Os funcionários chineses conseguiram a proeza de testar cidades inteiras diariamente, em ciclos de lockdown. Contudo, não completaram o esquema vacinal de todos os cidadãos testados. Atualmente, apenas 68% do grupo etário com mais de 60 anos e cerca de 40% dos idosos de mais de 80 anos receberam três doses das vacinas anti-Covid. O resultado é que algo em torno de 250 milhões de chineses idosos permanecem vulneráveis a quadros graves de Covid-19.

 

Sem saída

A China enfrenta um difícil dilema. De um lado, a política de Covid-Zero tornou-se um fardo pesado demais. De outro, abandoná-la significa, potencialmente, abrir os portais para uma convulsão sanitária.

Covid-Zero é insustentável, tanto na esfera da economia quanto na da política. A economia chinesa patina num lodaçal de baixas taxas de crescimento devido ao congelamento parcial das atividades imposto pelos lockdowns. Desse modo, rompe-se o contrato social implícito que sustenta a ditadura: o intercâmbio de crescimento econômico e elevação da renda pelo monopólio de poder do Partido-Estado. Além disso, como mostraram os protestos de massa, o totalitarismo sanitário já não pode ser mantido sem o uso permanente de repressão violenta.

Desistir da estratégia de Covid-Zero?

Uma saída abrupta representaria o reconhecimento, internacional e doméstico, de um fracasso histórico. O regime, que se exibe como infalível, teria grande dificuldade para admitir que falhou.

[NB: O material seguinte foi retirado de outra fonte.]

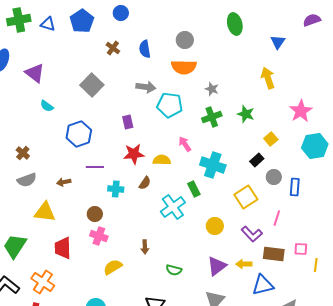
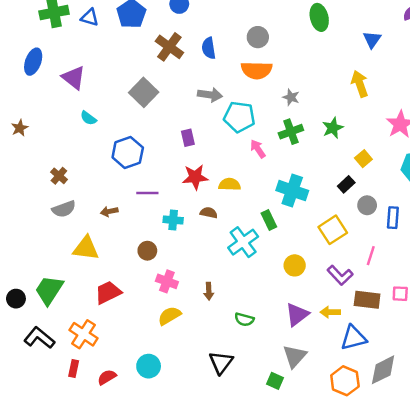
brown cross: (113, 48) -> (169, 47), size x1.6
green star: (246, 114) -> (333, 128), turned 30
pink arrow: (185, 144) -> (258, 149), moved
brown semicircle: (145, 183) -> (209, 213), turned -112
pink cross: (99, 236) -> (167, 281), moved
red trapezoid: (63, 248) -> (108, 292), turned 65

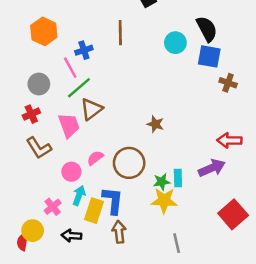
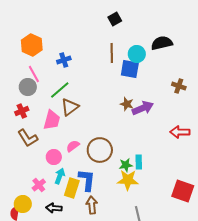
black semicircle: (207, 29) -> (162, 43), turned -75
brown line: (120, 33) -> (112, 53), moved
blue square: (209, 56) -> (130, 69), moved
pink line: (70, 68) -> (34, 74), moved
brown star: (155, 124) -> (127, 104), moved
pink trapezoid: (69, 125) -> (52, 120), turned 35
purple arrow: (212, 168) -> (143, 108), moved
red square: (233, 214) -> (183, 191), turned -30

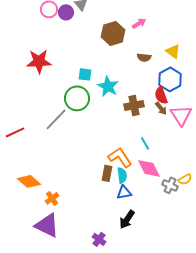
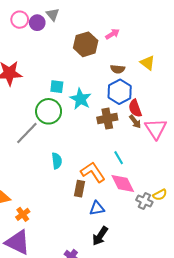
blue hexagon: (170, 79) -> (120, 92), moved
cyan semicircle: (122, 175) -> (57, 161), moved

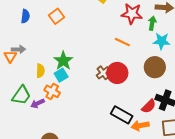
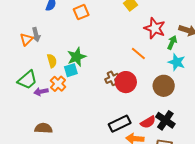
gray arrow: (18, 49) -> (36, 35), turned 64
yellow semicircle: (40, 71) -> (52, 61), turned -32
black rectangle: (122, 115) -> (120, 124), turned -70

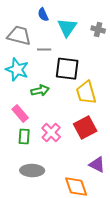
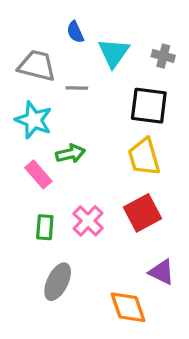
black square: (67, 69) -> (149, 106), moved
pink rectangle: (20, 114) -> (38, 174), moved
gray ellipse: (32, 171) -> (58, 282), turned -65

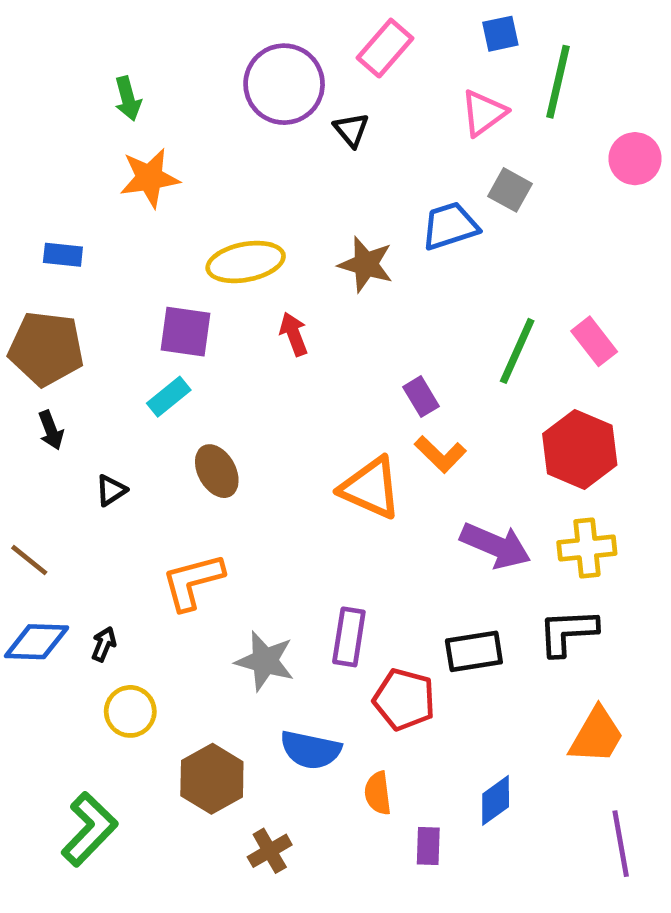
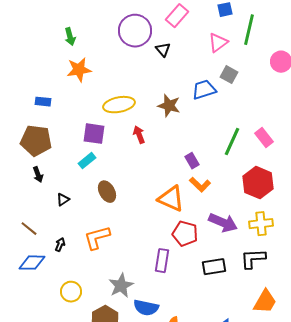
black arrow: (104, 644) -> (60, 245), moved
gray star: (265, 661) -> (121, 286), moved, turned 30
red pentagon: (404, 699) -> (185, 234), moved

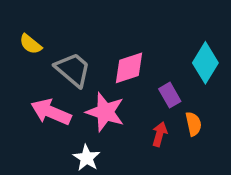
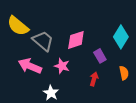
yellow semicircle: (31, 44) -> (18, 26), size x1.6
pink star: (105, 112) -> (62, 66), size x0.7
orange semicircle: (193, 124) -> (124, 73), moved

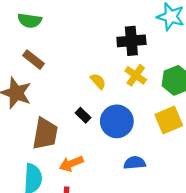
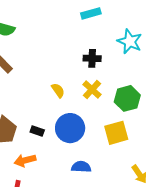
black cross: (131, 41) -> (92, 58), size x0.7
black rectangle: (83, 115) -> (37, 131), moved, turned -32

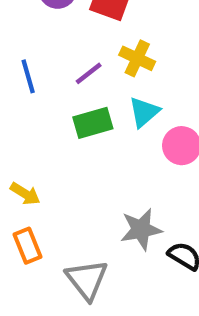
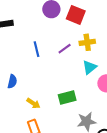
yellow cross: (137, 58) -> (87, 42), turned -35
green rectangle: (93, 123) -> (67, 98), moved

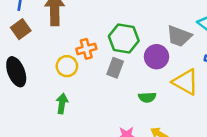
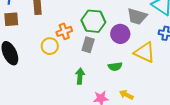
brown square: (21, 29) -> (11, 19), turned 35
green arrow: (62, 104) -> (80, 76), moved

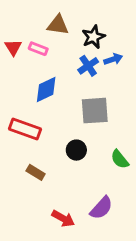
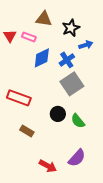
blue cross: (88, 66) -> (67, 60), moved
blue diamond: (46, 89) -> (42, 58), moved
gray square: (95, 111) -> (72, 84), turned -30
green semicircle: (120, 159) -> (78, 121), moved

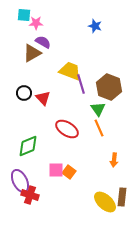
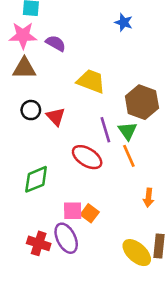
pink star: (36, 23) -> (23, 36), moved, size x1.5
brown triangle: (32, 53) -> (24, 68), moved, turned 30
purple line: (81, 84) -> (105, 130), moved
purple ellipse: (20, 181) -> (66, 238), moved

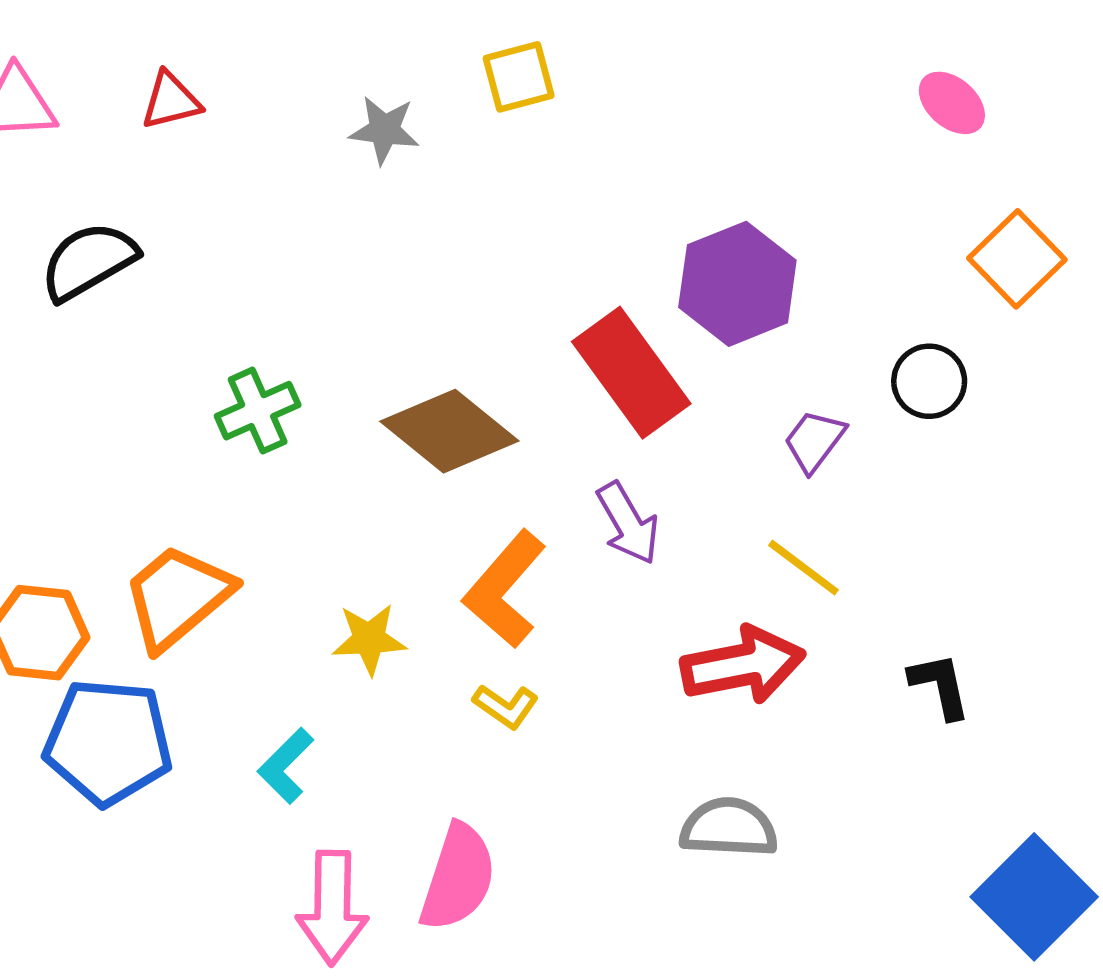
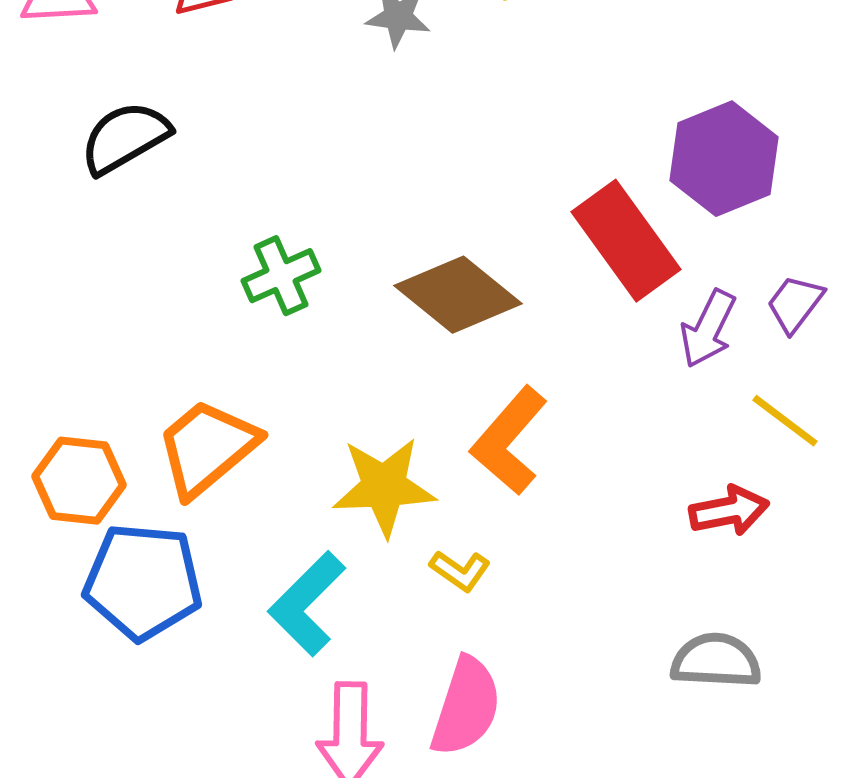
purple arrow: (628, 523) -> (708, 329), moved, turned 56
yellow star: (369, 639) -> (384, 487), size x1.5
red arrow: (743, 665) -> (729, 511), size x0.7
yellow L-shape: (506, 706) -> (460, 571), moved
cyan L-shape: (286, 766) -> (307, 604), size x1.5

Há mais que prestígio político em jogo. Justamente devido à estratégia de Covid-Zero, os chineses não experimentaram as ondas de infecções pelo coronavírus que conferiram alguma imunidade às populações de tantos outros países. Ao mesmo tempo, a vacinação incompleta e pouco eficaz deixa centenas de milhões de chineses suscetíveis ao risco de internação e óbito.

Segundo alguns modelos estatísticos, o levantamento completo das restrições sanitárias provocaria um pico de 45 milhões de casos diários de Covid-19, junto com a demanda de mais de 400 mil leitos de terapia intensiva (quase sete vezes a capacidade existente) e, em poucos meses, mais de 600 mil óbitos. Por isso, a rápida anulação das restrições sanitárias poderia provocar turbulências sociais ainda maiores, além de uma prolongada estagnação econômica.

Sistemas totalitários são capazes de agir celeremente em situações de emergência. Mas, ao contrário das democracias, tendem a adotar soluções insustentáveis, no horizonte de longo prazo. A saída costuma ser a violência estatal desenfreada.